• About this exercise
Print the listing below exactly, minus its pictures.

• Information supplied
----

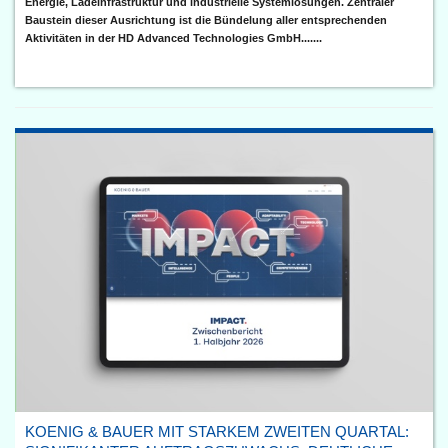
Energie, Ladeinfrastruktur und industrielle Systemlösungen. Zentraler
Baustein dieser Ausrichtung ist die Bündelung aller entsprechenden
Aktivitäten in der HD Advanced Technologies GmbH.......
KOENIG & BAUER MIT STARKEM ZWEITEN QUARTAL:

----

• Answer box
Energie, Ladeinfrastruktur und industrielle Systemlösungen. Zentraler
Baustein dieser Ausrichtung ist die Bündelung aller entsprechenden
Aktivitäten in der HD Advanced Technologies GmbH.......
KOENIG & BAUER MIT STARKEM ZWEITEN QUARTAL:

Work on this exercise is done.